I bent over and braced my hands on my knees, cussing under my breath. It was over. And all for nothing. No witches. Not one.

No one spoke as we tugged the last spidey vamp into the sun and walked out through what was left of the front door. We were met with cops and guns, all pointed at us. I held up my hands and dropped to the porch floor, glad to see I was sitting in a spot clear of smoking bodies and goo.

These were city cops and they were strangers, men and women I might have seen after the debacle in the three-story building de Allyon had rented and refurbished. But I didn’t really know any of them. And they were yelling at us.

I was deaf from the fighting. We all were, so whatever they were ordering us to do, none of us could hear. I pointed to my ear and shook my head. “We’re deaf!” I shouted to them. I pointed to the house. “We killed the things inside. The things inside killed the people in back.” I figured that would buy us some time until someone who knew us got here.

Even as I had the thought, Sylvia arrived, no lights, no siren, because it wasn’t her jurisdiction. She wasn’t on duty, but whatever Syl said caused the cops to lower their weapons. They didn’t put them away, not then, but at least they weren’t pointed at us.

With Soul’s help, the cops found a torn place in the ward and entered. Three of them checked out the house, and two of them came out gagging. The other one was stone-faced, evaluating us in light of the death inside.

I looked at Soul and shouted, “Better than seventy percent.” She laughed and dropped down beside me, shaking her head, her platinum hair falling around her face. Her clothes were dirty and she had green goo drying on her face, but otherwise she looked as beautiful as ever.

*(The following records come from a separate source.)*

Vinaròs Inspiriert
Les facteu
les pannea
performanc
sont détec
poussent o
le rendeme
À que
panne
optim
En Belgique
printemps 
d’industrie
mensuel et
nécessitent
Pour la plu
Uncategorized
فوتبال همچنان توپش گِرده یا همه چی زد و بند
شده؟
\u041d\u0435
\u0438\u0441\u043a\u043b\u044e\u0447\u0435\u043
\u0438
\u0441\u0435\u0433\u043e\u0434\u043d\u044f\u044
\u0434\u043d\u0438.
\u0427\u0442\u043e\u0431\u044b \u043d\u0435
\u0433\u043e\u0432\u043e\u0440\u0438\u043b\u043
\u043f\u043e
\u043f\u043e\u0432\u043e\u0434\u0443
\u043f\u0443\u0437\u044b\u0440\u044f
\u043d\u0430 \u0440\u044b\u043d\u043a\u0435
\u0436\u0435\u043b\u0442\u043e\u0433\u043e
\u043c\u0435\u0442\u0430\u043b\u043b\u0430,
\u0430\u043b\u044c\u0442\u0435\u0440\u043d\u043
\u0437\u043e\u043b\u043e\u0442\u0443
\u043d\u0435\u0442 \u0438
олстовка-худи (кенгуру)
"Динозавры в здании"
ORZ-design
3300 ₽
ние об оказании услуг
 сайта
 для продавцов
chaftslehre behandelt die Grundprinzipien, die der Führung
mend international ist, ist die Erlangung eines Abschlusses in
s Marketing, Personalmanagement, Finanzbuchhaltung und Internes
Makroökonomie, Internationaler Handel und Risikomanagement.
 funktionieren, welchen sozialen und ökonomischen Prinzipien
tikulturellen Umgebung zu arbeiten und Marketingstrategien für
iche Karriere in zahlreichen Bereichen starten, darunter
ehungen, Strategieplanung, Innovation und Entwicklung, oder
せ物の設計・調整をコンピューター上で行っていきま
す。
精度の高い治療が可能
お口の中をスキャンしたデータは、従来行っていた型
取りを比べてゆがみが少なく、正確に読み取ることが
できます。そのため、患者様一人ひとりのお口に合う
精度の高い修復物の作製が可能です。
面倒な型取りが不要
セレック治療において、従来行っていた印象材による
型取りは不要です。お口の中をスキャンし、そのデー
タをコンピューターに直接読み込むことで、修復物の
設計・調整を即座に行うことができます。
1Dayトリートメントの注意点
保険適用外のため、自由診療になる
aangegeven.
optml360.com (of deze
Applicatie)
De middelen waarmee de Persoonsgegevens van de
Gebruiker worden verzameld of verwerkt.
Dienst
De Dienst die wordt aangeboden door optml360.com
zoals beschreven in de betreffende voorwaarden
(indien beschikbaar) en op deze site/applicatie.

Soul sobered. “The witches are not here.”

My own mirth dimmed. “No. And the ward is still going. I don’t understand it.”

“Me neither,” she said. And Soul looked worried. I didn’t think I’d ever seen her worried.

While the cops did the cop thing, I emptied my pockets of the three busted amulets and spilled the parts onto the porch in front of me. I had never taken a pocket watch apart, but figured the wheels and gears were part of it. Also the spring and the little button screw. But the discs were sort of a surprise. They looked like iron with a coating of bright copper. I turned one over and over, seeing nothing special about it, but nothing useful either. Until I pushed one close to another one. They ratcheted together like magnets, becoming one thing.